Ken Muse

Top 5 Things To Know About ARC

Actions Runner Controller (ARC) is a powerful way to manage and scale ephemeral, self-hosted GitHub runners. At the same time, to be successful using it you need to understand five key things. These are often overlooked, but they are critical to ensuring that you have a successful experience with ARC.

1. Expect to be a Kubernetes expert

One of the most important aspects of the modern version of ARC is that it was designed with the Unix philosophy: “Write programs that do one thing and do it well.” Beyond the scaling decisions, it delegates everything else to the Kubernetes platform. That makes it incredibly versatile, but it also incorporates a key assumption: the team responsible for the Kubernetes cluster has the deep expertise required to maintain, troubleshoot, and manage the cluster. That core expectation is often overlooked, and it’s critical to using ARC.
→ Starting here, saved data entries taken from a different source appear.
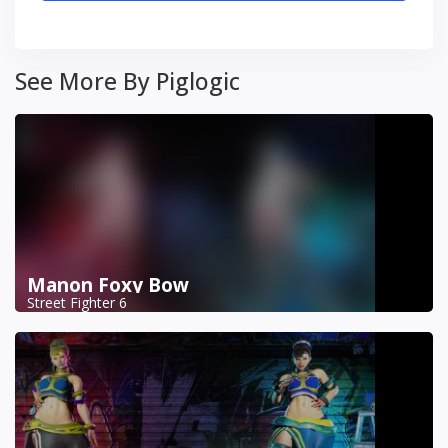
See More By Piglogic
Manon Foxy Bow
Street Fighter 6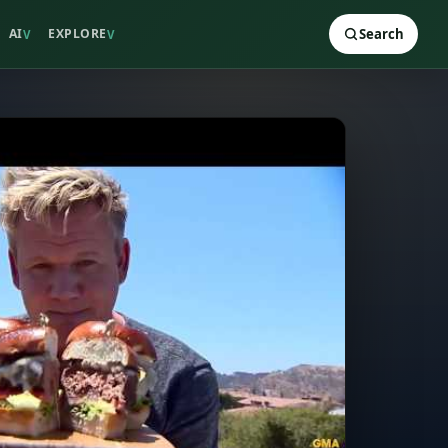
AI
EXPLORE
Search
V
V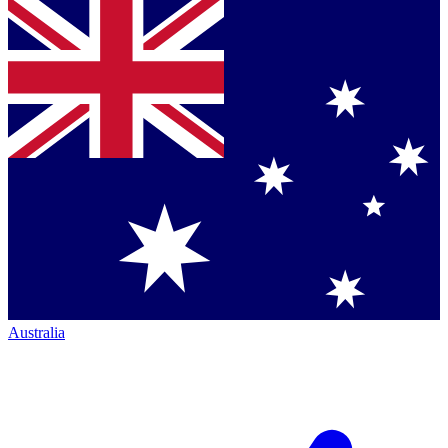
Australia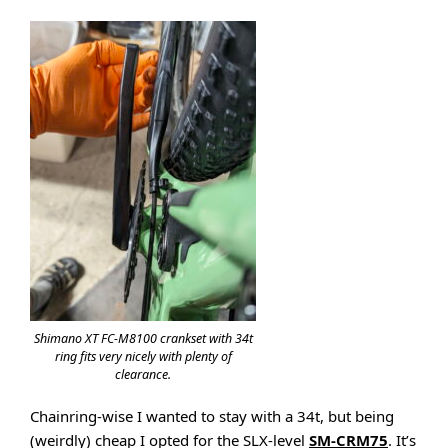
Shimano XT FC-M8100 crankset with 34t
ring fits very nicely with plenty of
clearance.
Chainring-wise I wanted to stay with a 34t, but being
(weirdly) cheap I opted for the SLX-level
SM-CRM75
. It’s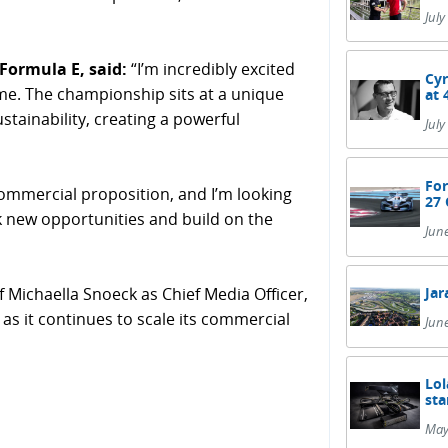
July
Formula E, said:
“I’m incredibly excited
Cyr
ime. The championship sits at a unique
at 
stainability, creating a powerful
July
For
commercial proposition, and I’m looking
27 
k new opportunities and build on the
Jun
Jar
 Michaella Snoeck as Chief Media Officer,
as it continues to scale its commercial
Jun
Lol
sta
May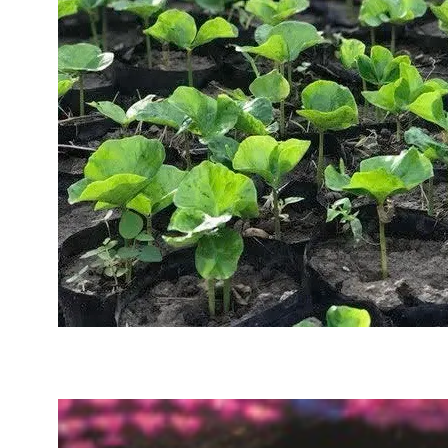
Sustainability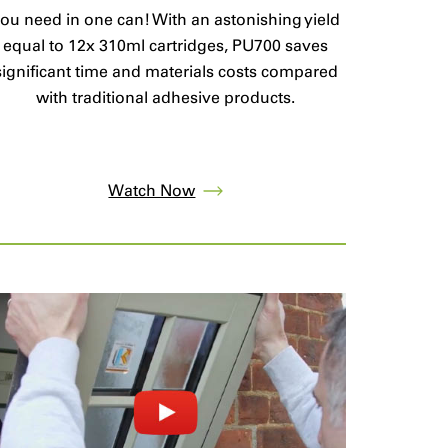
ou need in one can! With an astonishing yield
equal to 12x 310ml cartridges, PU700 saves
significant time and materials costs compared
with traditional adhesive products.
Watch Now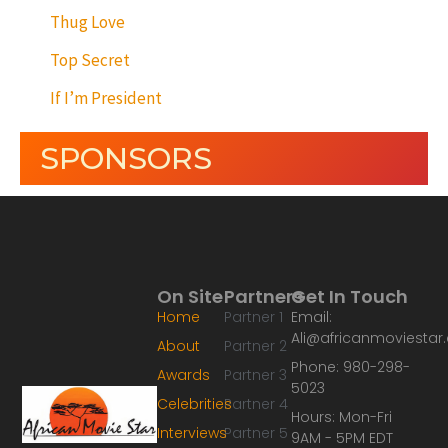
Thug Love
Top Secret
If I’m President
SPONSORS
On Site
Partners
Get In Touch
Home
Partner 1
Email:
Ali@africanmoviesta
About
Partner 2
Phone: 980-298-
Awards
Partner 3
5023
Celebrities
Partner 4
Hours: Mon-Fri
Interviews
Partner 5
9AM - 5PM EDT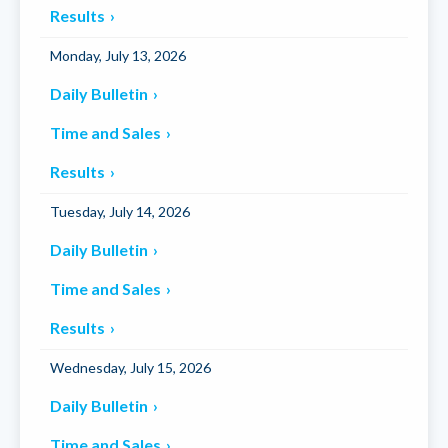
Results
Monday, July 13, 2026
Daily Bulletin
Time and Sales
Results
Tuesday, July 14, 2026
Daily Bulletin
Time and Sales
Results
Wednesday, July 15, 2026
Daily Bulletin
Time and Sales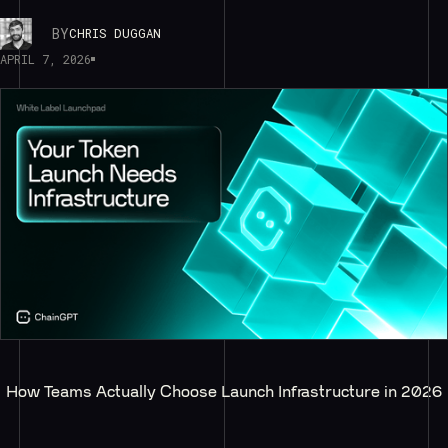
BY
CHRIS DUGGAN
APRIL 7, 2026
How Teams Actually Choose Launch Infrastructure in 2026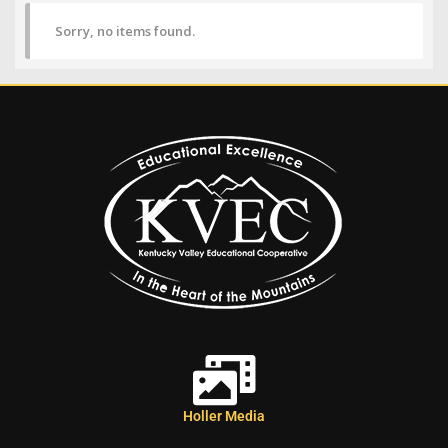
Sorry, no items found.
Holler Media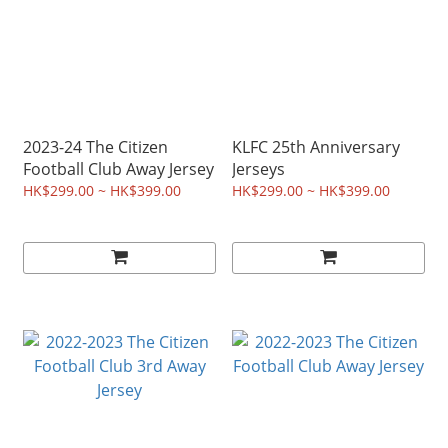
2023-24 The Citizen
KLFC 25th Anniversary
Football Club Away Jersey
Jerseys
HK$299.00 ~ HK$399.00
HK$299.00 ~ HK$399.00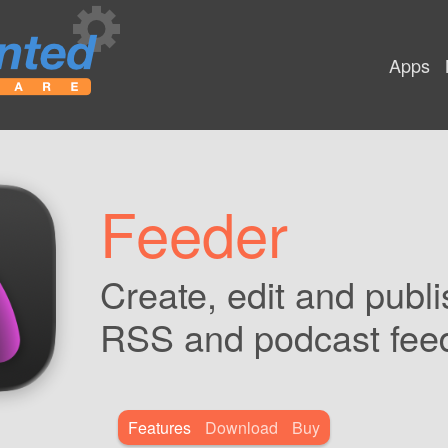
Apps
Feeder
Create, edit and publi
RSS and podcast fee
Features
Download
Buy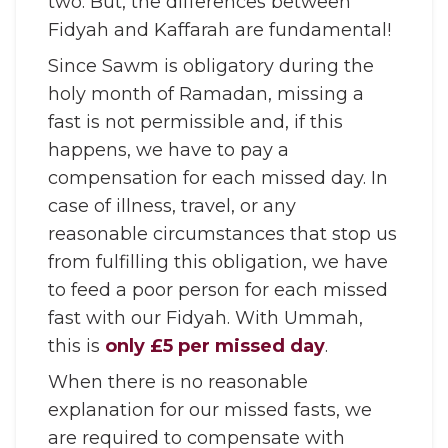
two. But, the differences between
Fidyah and Kaffarah are fundamental!
Since Sawm is obligatory during the
holy month of Ramadan, missing a
fast is not permissible and, if this
happens, we have to pay a
compensation for each missed day. In
case of illness, travel, or any
reasonable circumstances that stop us
from fulfilling this obligation, we have
to feed a poor person for each missed
fast with our Fidyah. With Ummah,
this is
only £5 per missed day
.
When there is no reasonable
explanation for our missed fasts, we
are required to compensate with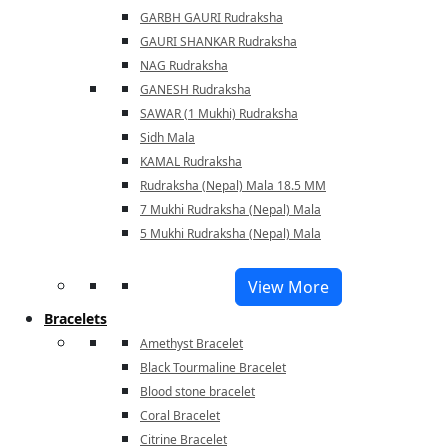
GARBH GAURI Rudraksha
GAURI SHANKAR Rudraksha
NAG Rudraksha
GANESH Rudraksha
SAWAR (1 Mukhi) Rudraksha
Sidh Mala
KAMAL Rudraksha
Rudraksha (Nepal) Mala 18.5 MM
7 Mukhi Rudraksha (Nepal) Mala
5 Mukhi Rudraksha (Nepal) Mala
View More
Bracelets
Amethyst Bracelet
Black Tourmaline Bracelet
Blood stone bracelet
Coral Bracelet
Citrine Bracelet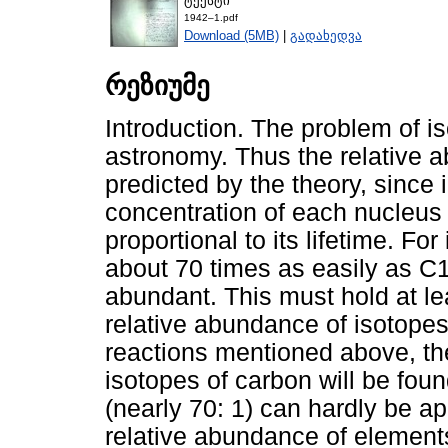
ტექსტი
1942–1.pdf
Download (5MB)
|
გადახედვა
რეზიუმე
Introduction. The problem of is
astronomy. Thus the relative 
predicted by the theory, since i
concentration of each nucleus 
proportional to its lifetime. F
about 70 times as easily as C1
abundant. This must hold at least
relative abundance of isotope
reactions mentioned above, th
isotopes of carbon will be fou
(nearly 70: 1) can hardly be ap
relative abundance of elements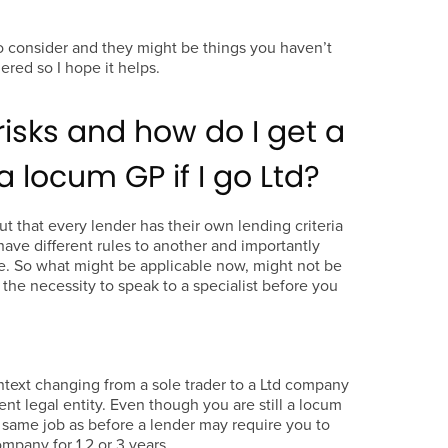
o consider and they might be things you haven’t
ered so I hope it helps.
risks and how do I get a
 locum GP if I go Ltd?
out that every lender has their own lending criteria
ave different rules to another and importantly
e. So what might be applicable now, might not be
s the necessity to speak to a specialist before you
ontext changing from a sole trader to a Ltd company
ent legal entity. Even though you are still a locum
same job as before a lender may require you to
ompany for 1,2 or 3 years.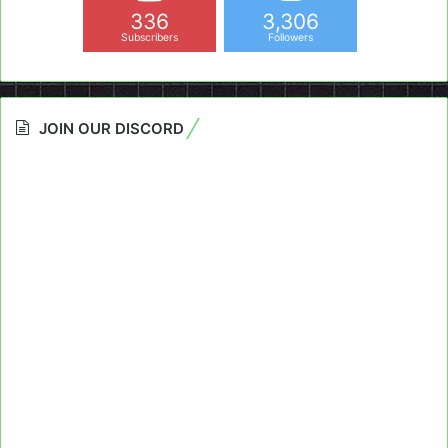
336
3,306
Subscribers
Followers
JOIN OUR DISCORD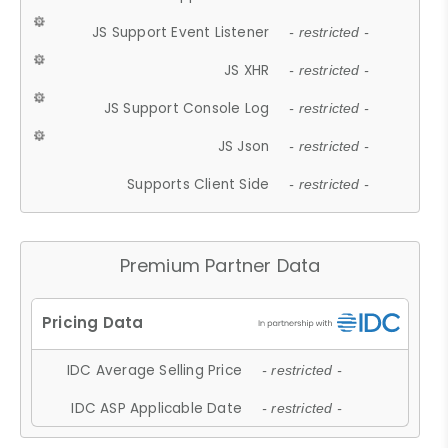
JS Support Event Listener
- restricted -
JS XHR
- restricted -
JS Support Console Log
- restricted -
JS Json
- restricted -
Supports Client Side
- restricted -
Premium Partner Data
IDC Average Selling Price
- restricted -
IDC ASP Applicable Date
- restricted -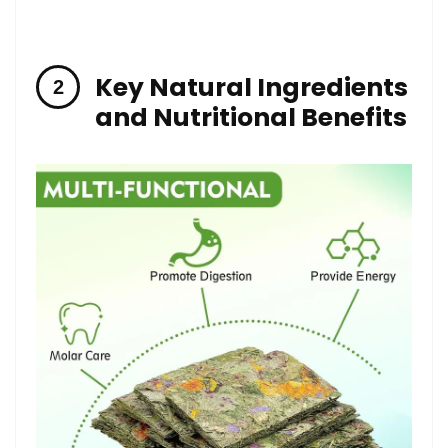
Key ⁢Natural Ingredients
and Nutritional Benefits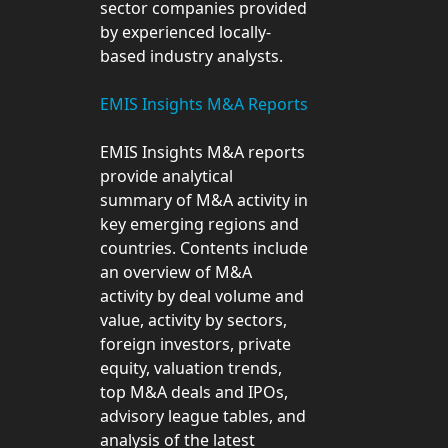
sector companies provided
by experienced locally-
based industry analysts.
EMIS Insights M&A Reports
EMIS Insights M&A reports
provide analytical
summary of M&A activity in
key emerging regions and
countries. Contents include
an overview of M&A
activity by deal volume and
value, activity by sectors,
foreign investors, private
equity, valuation trends,
top M&A deals and IPOs,
advisory league tables, and
analysis of the latest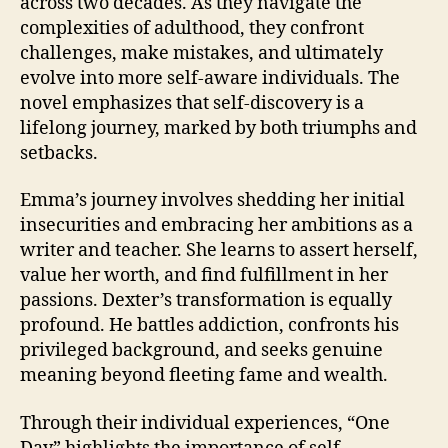
across two decades. As they navigate the
complexities of adulthood, they confront
challenges, make mistakes, and ultimately
evolve into more self-aware individuals. The
novel emphasizes that self-discovery is a
lifelong journey, marked by both triumphs and
setbacks.
Emma’s journey involves shedding her initial
insecurities and embracing her ambitions as a
writer and teacher. She learns to assert herself,
value her worth, and find fulfillment in her
passions. Dexter’s transformation is equally
profound. He battles addiction, confronts his
privileged background, and seeks genuine
meaning beyond fleeting fame and wealth.
Through their individual experiences, “One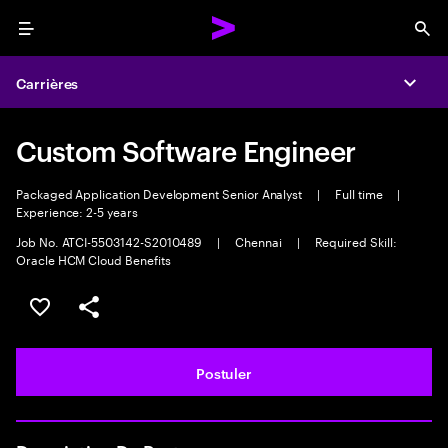
Menu
Sea
Carrières
Expa
Custom Software Engineer
Packaged Application Development Senior Analyst
|
Full time
|
Experience: 2-5 years
Job No. ATCI-5503142-S2010489
|
Chennai
|
Required Skill:
Oracle HCM Cloud Benefits
Sélectionner pour enregistrer l'annonce
PARTAGER
Postuler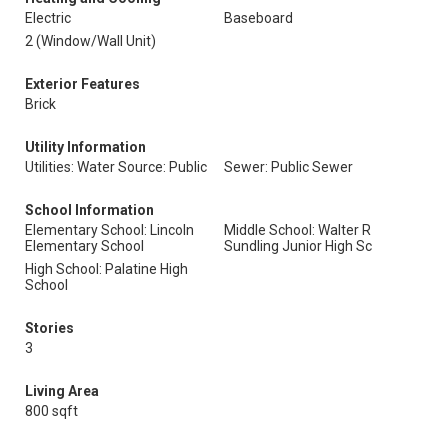
Electric
Baseboard
2 (Window/Wall Unit)
Exterior Features
Brick
Utility Information
Utilities: Water Source: Public
Sewer: Public Sewer
School Information
Elementary School: Lincoln
Middle School: Walter R
Elementary School
Sundling Junior High Sc
High School: Palatine High
School
Stories
3
Living Area
800 sqft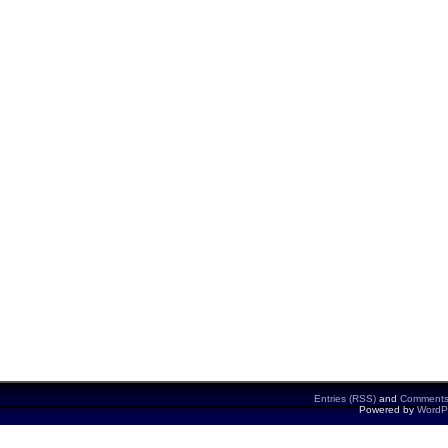
Entries (RSS)
and
Comments
Powered by
WordP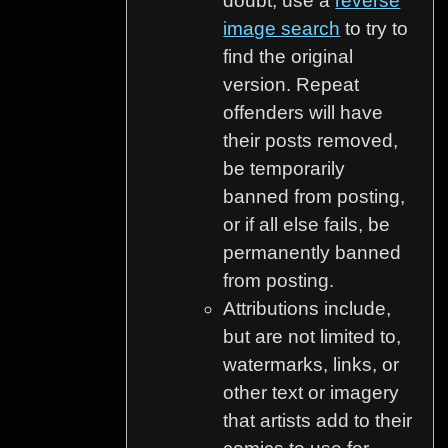
doubt, use a
reverse
image search
to try to
find the original
version. Repeat
offenders will have
their posts removed,
be temporarily
banned from posting,
or if all else fails, be
permanently banned
from posting.
Attributions include,
but are not limited to,
watermarks, links, or
other text or imagery
that artists add to their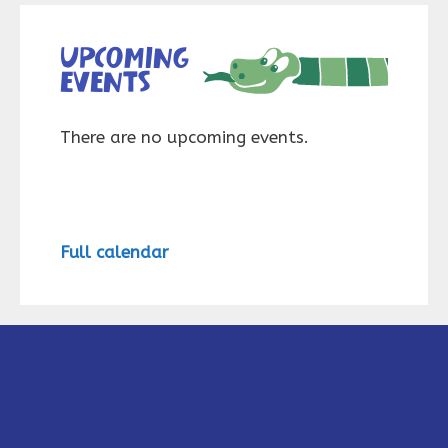
Upcoming
events
There are no upcoming events.
Full calendar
Most books and videos on Kubernetes will teach you how to install components, run Helm charts, or change settings. That’s the easy part. Kubernetes starts off with a generalized configuration, but to get the most out of it (or to scale to hundreds or thousands of nodes), you have to know how to “tune” the environment. That means understanding what the cluster is doing, then adjusting the settings to optimize it for your workloads. Unless you have a single CI/CD workload that never changes, this is a continuously shifting target that requires ongoing care. There is no single setting, node size, or configuration that will work for all processes. That’s why there is no “best practices” guide to answer your questions about deploying or scaling the system.

The majority of cluster scaling issues can be traced to contention problems with resources, excessive loading on the API Server (or etcd), or scheduling problems. You want someone that is comfortable finding and resolving these issues. Downtime is expensive. Sometimes the fix may include creating more clusters. Other times, it will be lower-level configurations and settings. Knowing what to change and how to change it is a critical skill.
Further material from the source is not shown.